I felt the bile rise from my stomach to my esophagus and I swallowed the saliva my mouth produced in anticipation of the imminent irritation. There wasn't time to deal with this one right now and I took a deep breath through my nose before I replied, feeling my nostrils flare as I took in the soothing oxygen and held it in my lungs for a three count.

"Excuse me for interrupting your work Officer, but Detective Price sent me down here for a catalog item from the case he's working on," I said with a convincing smile masking the rage behind my eyes.

"Hey, you speak English just like a Limey," he replied sitting up all of a sudden and taking notice of me. He got up from the stool that he was seated on and removed his spectacles, giving me a closer look.

"I thought you was Chinese or something," he said with a big grin. I must have looked annoyed and I could see by his facial expression that he noticed it straight away.

"Hey, I didn't mean no disrespect or nothin, you just surprised me is all," the officer said with a believable amount of sincerity. He had no idea that he might have just saved his own life, and I smiled at him to put him at ease. I needed his help right now and didn't want to be delayed further.

"None taken, I'm sure," I said.

"I'm not Chinese by the way. Actually, I'm from Saigon originally, but was raised in Great Britain," I explained, not exactly sure why I had shared that bit of personal history with him, it was uncharacteristically impulsive of me? I would have to reconsider this bloke's fate now.

"No foolin? I was in Vietnam in 71', was you," he asked attempting to make small talk? It was a conversation I didn't want to have.

"I was a child in 1971, my family left after the fall of Saigon in 75' and we ended up in London with relatives," I answered. I felt more comfortable speaking with him about myself now, it was cathartic somehow. Not that it mattered what he heard anymore anyway, I was speaking to a dead man now.
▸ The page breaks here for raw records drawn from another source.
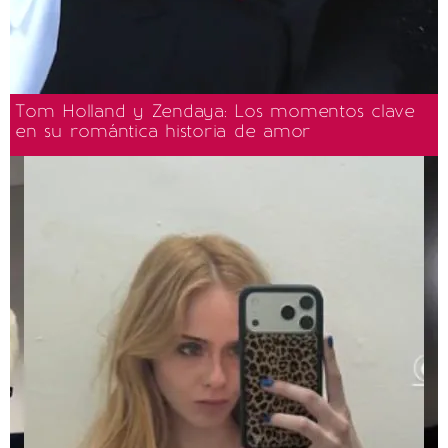
Tom Holland y Zendaya: Los momentos clave
en su romántica historia de amor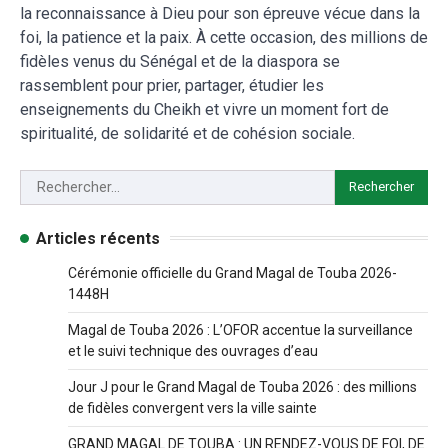
la reconnaissance à Dieu pour son épreuve vécue dans la
foi, la patience et la paix. À cette occasion, des millions de
fidèles venus du Sénégal et de la diaspora se
rassemblent pour prier, partager, étudier les
enseignements du Cheikh et vivre un moment fort de
spiritualité, de solidarité et de cohésion sociale.
Articles récents
Cérémonie officielle du Grand Magal de Touba 2026-
1448H
Magal de Touba 2026 : L’OFOR accentue la surveillance
et le suivi technique des ouvrages d’eau
Jour J pour le Grand Magal de Touba 2026 : des millions
de fidèles convergent vers la ville sainte
GRAND MAGAL DE TOUBA : UN RENDEZ-VOUS DE FOI, DE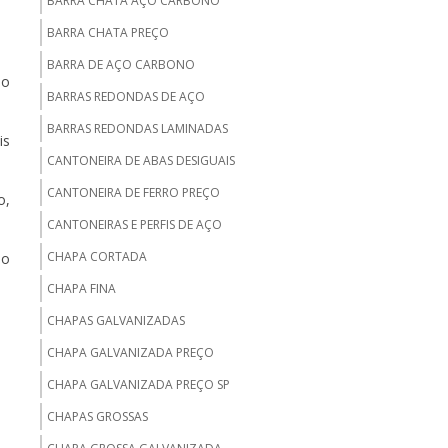
BARRA CHATA AÇO CARBONO
BARRA CHATA PREÇO
BARRA DE AÇO CARBONO
do
BARRAS REDONDAS DE AÇO
BARRAS REDONDAS LAMINADAS
is
CANTONEIRA DE ABAS DESIGUAIS
CANTONEIRA DE FERRO PREÇO
o,
CANTONEIRAS E PERFIS DE AÇO
CHAPA CORTADA
no
CHAPA FINA
CHAPAS GALVANIZADAS
CHAPA GALVANIZADA PREÇO
CHAPA GALVANIZADA PREÇO SP
CHAPAS GROSSAS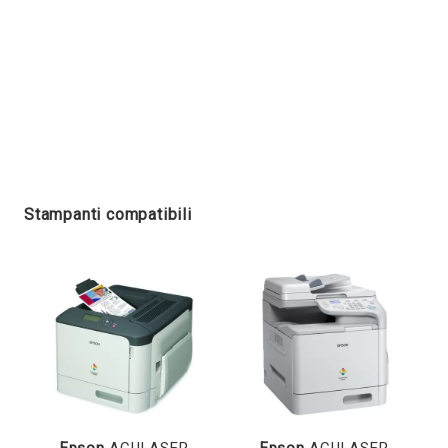
Stampanti compatibili
Epson
ACULASER
Epson
ACULASER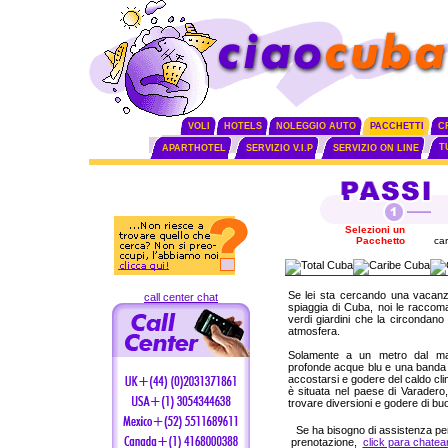
VOLI
HOTELS
NOLEGGIO AUTO
PACCHETTI
C
T
APARTHOTEL
SERVIZIO V.I.P
SERVIZIO ON LINE
Selezioni un
Pacchetto
car
Se lei sta cercando una vacanza
call center chat
spiaggia di Cuba, noi le raccom
verdi giardini che la circondan
atmosfera.
Solamente a un metro dal mar
profonde acque blu e una banda l
accostarsi e godere del caldo cli
è situata nel paese di Varadero,
trovare diversioni e godere di buo
Se ha bisogno di assistenza pe
prenotazione,
click para chatea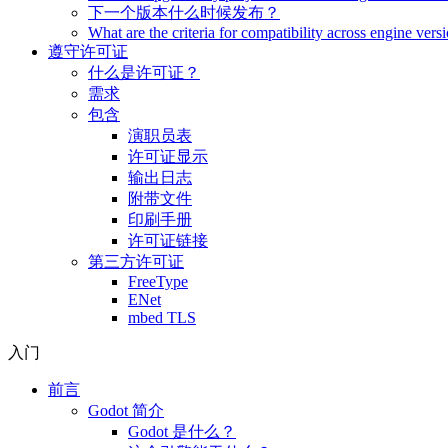
下一个版本什么时候发布？
What are the criteria for compatibility across engine vers
遵守许可证
什么是许可证？
需求
包含
演职员表
许可证显示
输出日志
附带文件
印刷手册
许可证链接
第三方许可证
FreeType
ENet
mbed TLS
入门
前言
Godot 简介
Godot 是什么？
"Is that right, that's terrific," he said in a jolly tone of voice. Apparently I had made a friend, how sad; I almost felt a twinge of regret.

"Yes, well if you don't mind I really must be getting back to Detective Price."
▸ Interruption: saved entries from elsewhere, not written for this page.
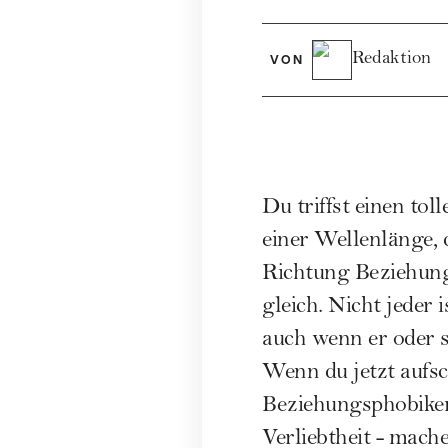
Redaktion
VON
Du triffst einen tol
einer Wellenlänge, d
Richtung Beziehung 
gleich. Nicht jeder
auch wenn er oder si
Wenn du jetzt aufsc
Beziehungsphobiker 
Verliebtheit - mache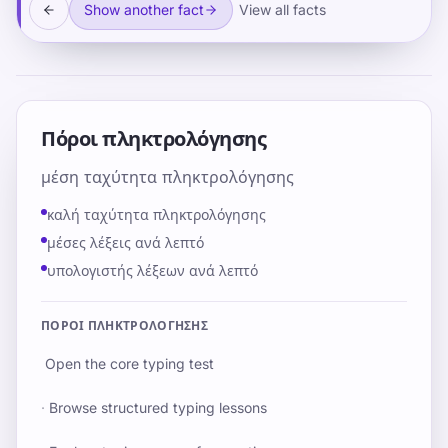
Show another fact
View all facts
Πόροι πληκτρολόγησης
μέση ταχύτητα πληκτρολόγησης
καλή ταχύτητα πληκτρολόγησης
μέσες λέξεις ανά λεπτό
υπολογιστής λέξεων ανά λεπτό
ΠΌΡΟΙ ΠΛΗΚΤΡΟΛΌΓΗΣΗΣ
Open the core typing test
·
Browse structured typing lessons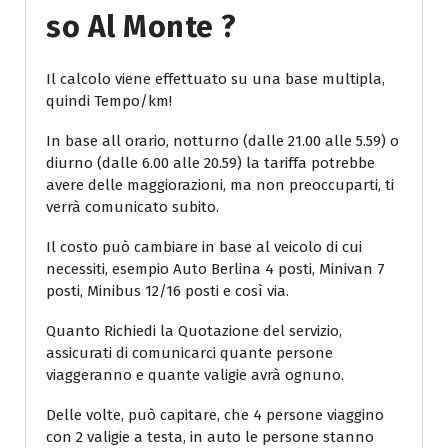
So Al Monte ?
Il calcolo viene effettuato su una base multipla,
quindi Tempo/km!
In base all orario, notturno (dalle 21.00 alle 5.59) o
diurno (dalle 6.00 alle 20.59) la tariffa potrebbe
avere delle maggiorazioni, ma non preoccuparti, ti
verrà comunicato subito.
Il costo può cambiare in base al veicolo di cui
necessiti, esempio Auto Berlina 4 posti, Minivan 7
posti, Minibus 12/16 posti e così via.
Quanto Richiedi la Quotazione del servizio,
assicurati di comunicarci quante persone
viaggeranno e quante valigie avrà ognuno.
Delle volte, può capitare, che 4 persone viaggino
con 2 valigie a testa, in auto le persone stanno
"Oh yeah, sorry, what was it he wanted again?"

"He said it would be in a small envelope with some kind of electronics inside."

"Was it from the Caesar's Palace shooting earlier today?"

"Yes, that's right."

The officer walked back to a desk behind him and sat down to access the computer system. He sat there mumbling for a couple of minutes then returned to the counter. He held up a finger and gestured for me to wait, reading the question that was on my face. He put on his specs back on and leafed through some sort of log book I reckoned. Ten seconds later he tapped his finger on a page and brought the book to where I stood waiting. He turned it so that I could read it through the cage wire.

"See right here, Detective Sgt. Price checked that item out at 7 o'clock this evening. We was still changing shifts when he came down so I wasn't here. Looks like an Officer Ngyuen signed it out for him. Hey, he's one of you guys ain't he," related the ill fated evidence room Officer, grinning for the last time in his miserable life.

"So it seems, thank you for your kindness," I replied, firing twice with the silenced Glock 19 that I had extracted from the uncomfortable holster around my waist while he spoke.

Two subsonic rounds entered the cheeky bloke's brain through his left eye. He slumped to the floor with a queer expression on his face, one of disbelief. I felt the twinge again, I was tiring of this adventure, and it was time for closure, perhaps a little vacation. Nha Trang would be nice this time of year. I do so enjoy the beaches and the mud baths. Yes, it is time for a short rest; I grow weary of the hunt. If fortune shines on me tonight, I will find all of my ducks swimming in the same barrel, inside this very building.